Shell Needs Oil And Gas Money For Finance Its Green Shift

The oil and gas giant Shell’s CEO, Ben van Beurden, has stressed that it would be possible for the company to achieve its net-zero emissions by 2050, but reaffirmed that it would require cash from its oil and gas operations to find the transition.

The idea of separating the company’s historic oil and gas business from its renewables investment was rejected by van Beurden. The company’s activist shareholder Third Point has been advocating that move.

“At this point in time [the cash] comes from our legacy business,” he said in an interview with the BBC.

van Beurden was speaking at Pernis, near Rotterdam, Europe’s largest oil refinery, which he aims to convert from refining gasoline and diesel to producing biofuels and hydrogen over the next decade.

“These things can only be done if you have a facility (like Pernis) to work with and if you have the cash.

“If we have to build a hydrogen plant from a wind farm that we build in the North Sea for a billion dollars that are not going to be funded by a hydrogen business – it will be funded by the oil and gas business,” he said.

However, oil and gas business for the company is more than simply a bygone era. Shell intends to develop additional oilfields, including Cambo in the North Sea, with the goal of producing 170 million barrels of oil.

The measure taken by the company on the Cambo oilfield is finally one taken for the government, according to van Beurden, but also stressed that there is no justification of substituting its resources in the United Kingdom UK resources with foreign imports for meeting demand in the country.

He said: “Why would you say: Let’s not get our oil and gas demands from our own resources but let’s import from somewhere else, probably with a larger carbon footprint.

“I don’t think that it is going to contribute to the balance of payment for the UK and also will not help the carbon footprint of the world.”

If one adds the emissions from customers who use Shell goods, the current global carbon footprint of the company is equivalent to the size of Russia.

Next year, it intends to spend four times as much on oil and gas development as on renewables. This is why some question Shell’s ability to meet both its own standards and those imposed by a Dutch court, which compels it to cut its own net emissions in half by 2030 and completely eradicate them by 2050. Shell intends to challenge a portion of the verdict.

Shell is also obliged to make every effort to minimize its customers’ emissions, which account for 90 per cent of Shell’s entire carbon impact. Shell wants to challenge the court’s decision.

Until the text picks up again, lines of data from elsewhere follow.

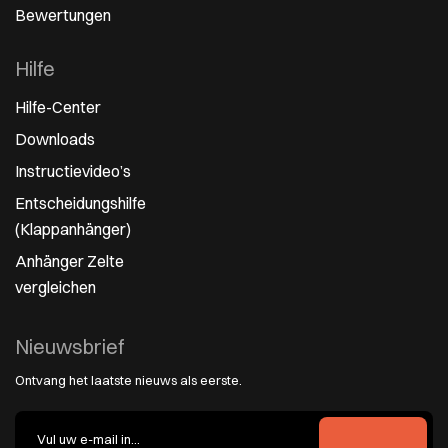
Bewertungen
Hilfe
Hilfe-Center
Downloads
Instructievideo’s
Entscheidungshilfe
(Klappanhänger)
Anhänger Zelte
vergleichen
Nieuwsbrief
Ontvang het laatste nieuws als eerste.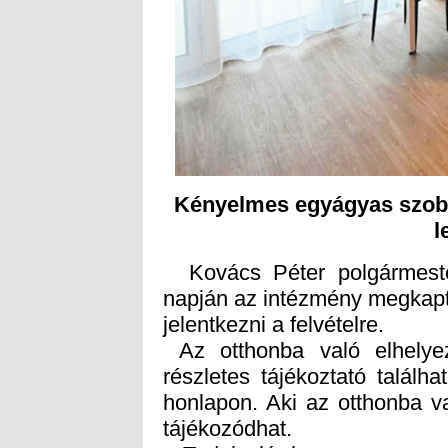
Kényelmes egyágyas szobák
l
Kovács Péter polgármeste
napján az intézmény megkapt
jelentkezni a felvételre.
Az otthonba való elhelyez
részletes tájékoztató találha
honlapon. Aki az otthonba va
tájékozódhat.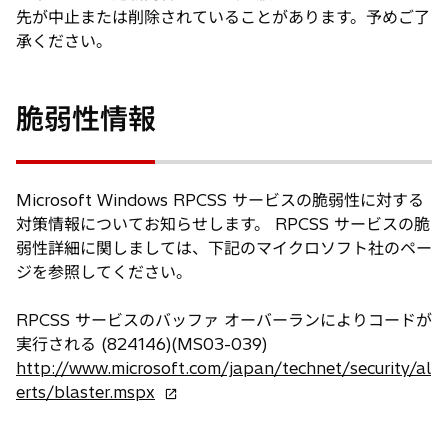
先が中止または削除されていることがあります。予めご了
承ください。
脆弱性情報
Microsoft Windows RPCSS サービスの脆弱性に対する
対策情報についてお知らせします。 RPCSS サービスの脆
弱性詳細に関しましては、下記のマイクロソフト社のペー
ジを参照してください。
RPCSS サービスのバッファ オーバーランによりコードが
実行される (824146)(MS03-039)
http://www.microsoft.com/japan/technet/security/al
新
erts/blaster.mspx
し
い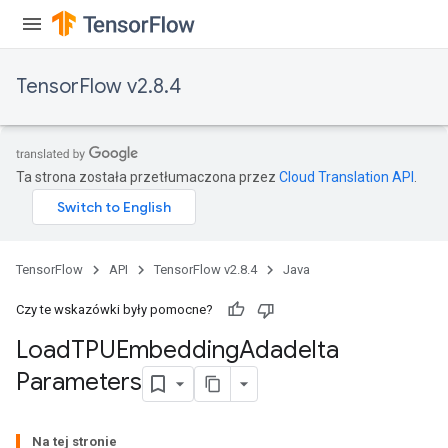
TensorFlow v2.8.4
Ta strona została przetłumaczona przez
Cloud Translation API
.
TensorFlow
API
TensorFlow v2.8.4
Java
Czy te wskazówki były pomocne?
Load
TPUEmbedding
Adadelta
Parameters
rs
Na tej stronie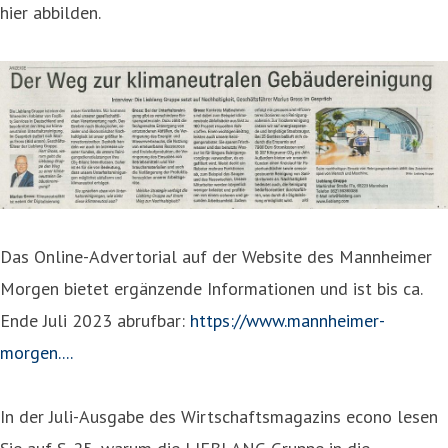
hier abbilden.
Das Online-Advertorial auf der Website des Mannheimer
Morgen bietet ergänzende Informationen und ist bis ca.
Ende Juli 2023 abrufbar:
https://www.mannheimer-
morgen....
In der Juli-Ausgabe des Wirtschaftsmagazins econo lesen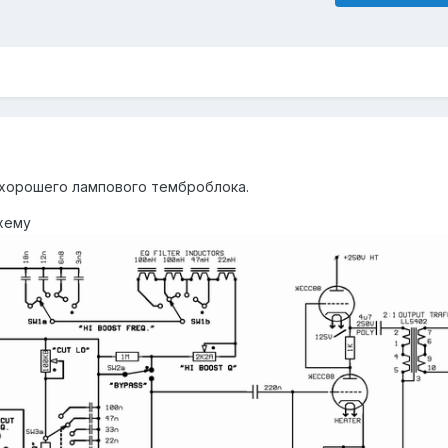
 хорошего лампового темброблока.
схему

Shell’s investment plans were examined by Shiu Ling Laew of consultancy firm Climate Insights, following which he predicted that the oil company would produce more emissions by 2030 than it does currently as it expands its gas business.

“Even if you’re very generous, and assume they get all the amounts of carbon capture and storage and offsets that they need, they might just miss their 2030 targets, and they will not be able to deliver on 2050.

“In fact, they will be increasing emissions until 2030, and still be producing significant amounts of emissions in 2050,” he says.